5. Die Beschwerde ist abzuweisen, soweit darauf einzutreten ist. Da die Beschwerdegegnerin von ihrer Lohnfortzahlungspflicht im Krankheitsfall aufgrund der abgeschlossenen Kollektivkrankentaggeldversicherung befreit ist, war die Beschwerde von Anfang an aussichtslos.
Fazit
Die Arbeitgeberin ist gemäss Art. 324a OR verpflichtet, den Lohn weiterhin auszurichten, wenn der Arbeitnehmer erkrankt oder verunfallt Im ersten Dienstjahr hat der Arbeitgeber dem Arbeitnehmer den Lohn für mindestens 3 Wochen und nachher angemessen länger zu entrichten. Die Arbeitgeberin kann sich von dieser Lohnzahlungspflicht befreien, wenn sie bspw. eine Krankentaggeldversicherung abschliesst, die mindestens gleichwertig ist.
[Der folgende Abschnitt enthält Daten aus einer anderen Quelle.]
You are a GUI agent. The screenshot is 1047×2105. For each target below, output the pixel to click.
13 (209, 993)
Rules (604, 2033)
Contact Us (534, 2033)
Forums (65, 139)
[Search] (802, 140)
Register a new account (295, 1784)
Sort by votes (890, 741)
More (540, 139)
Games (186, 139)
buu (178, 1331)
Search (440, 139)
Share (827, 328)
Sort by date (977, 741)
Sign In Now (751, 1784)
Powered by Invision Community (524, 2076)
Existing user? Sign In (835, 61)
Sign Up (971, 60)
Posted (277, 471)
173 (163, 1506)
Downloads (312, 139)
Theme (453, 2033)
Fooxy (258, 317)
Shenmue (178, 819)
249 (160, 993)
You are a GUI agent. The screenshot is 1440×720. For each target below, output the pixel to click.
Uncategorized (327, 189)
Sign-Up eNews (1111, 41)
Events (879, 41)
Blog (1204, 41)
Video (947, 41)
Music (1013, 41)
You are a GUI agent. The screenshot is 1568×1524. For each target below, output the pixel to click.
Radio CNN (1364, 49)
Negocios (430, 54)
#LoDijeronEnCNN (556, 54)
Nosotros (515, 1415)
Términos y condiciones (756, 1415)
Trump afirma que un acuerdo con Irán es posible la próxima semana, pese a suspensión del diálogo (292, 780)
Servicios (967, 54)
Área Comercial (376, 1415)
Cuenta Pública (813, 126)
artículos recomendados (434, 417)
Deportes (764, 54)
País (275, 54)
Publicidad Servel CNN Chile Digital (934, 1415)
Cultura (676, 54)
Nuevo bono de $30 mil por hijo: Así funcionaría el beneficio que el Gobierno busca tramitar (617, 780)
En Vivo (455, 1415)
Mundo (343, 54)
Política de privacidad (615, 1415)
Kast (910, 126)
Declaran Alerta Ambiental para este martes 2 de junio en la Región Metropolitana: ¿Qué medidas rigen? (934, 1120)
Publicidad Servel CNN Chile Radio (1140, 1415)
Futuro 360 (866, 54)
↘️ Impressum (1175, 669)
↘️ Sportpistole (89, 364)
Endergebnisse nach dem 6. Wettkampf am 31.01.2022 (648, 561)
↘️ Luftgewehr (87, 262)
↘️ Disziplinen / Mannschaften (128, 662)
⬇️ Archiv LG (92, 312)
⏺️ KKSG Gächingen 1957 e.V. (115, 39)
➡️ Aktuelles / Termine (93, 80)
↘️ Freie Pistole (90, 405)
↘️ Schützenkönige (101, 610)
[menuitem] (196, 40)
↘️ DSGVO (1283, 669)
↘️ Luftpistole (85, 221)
Diese Gleichwertigkeit wurde vorliegend vom Bundesgericht bejaht, wenn die Versicherung bei hälftiger Prämienteilung Taggelder von 80% des Lohnes während maximal 720 innerhalb von 900 Tagen ausrichtet (E. 3.1).
Eine solche Krankentaggeldversicherung wird mittlerweile in vielen Arbeitsverträgen vorgesehen. Im Versicherungsfall steht dann dem versicherten Arbeitnehmer ein selbstständiges Forderungsrecht gegenüber der Versicherung zu. Nichtsdestotrotz darf die Versicherung die Krankentaggelder an die Arbeitgeberin zur Ausbezahlung überweisen. Gleichzeitig erfüllt sie dadurch aber erst, wenn die Arbeitgeberin das Geld letztlich auch weiterleitet (E. 2, 2.2 und 2.3). Aus administrativer Sicht der Arbeitgeberin wäre es somit prüfenswert, diesen Umweg nicht zu wählen.
Eine Krankentaggeldversicherung ist zudem für die Arbeitgeberin nicht nur vorteilhaft, weil sie das finanzielle Risiko für Unfall und Krankheit auslagern kann, sondern auch, weil der Arbeitnehmer für Anspruchsforderungen an die Versicherung verwiesen werden kann.
Gleichzeitig gilt es zu beachten, dass die gesetzlich vorgesehene, zeitlich beschränkte Lohnfortzahlungspflicht nach Beendigung der Versicherungsleistungen im gleichen Kalenderjahr nicht wieder aufleben kann (E. 3.2), sodass selbst auf den 13. Monatslohn nur ein anteiliger Anspruch besteht (E. 4.1 und 4.2).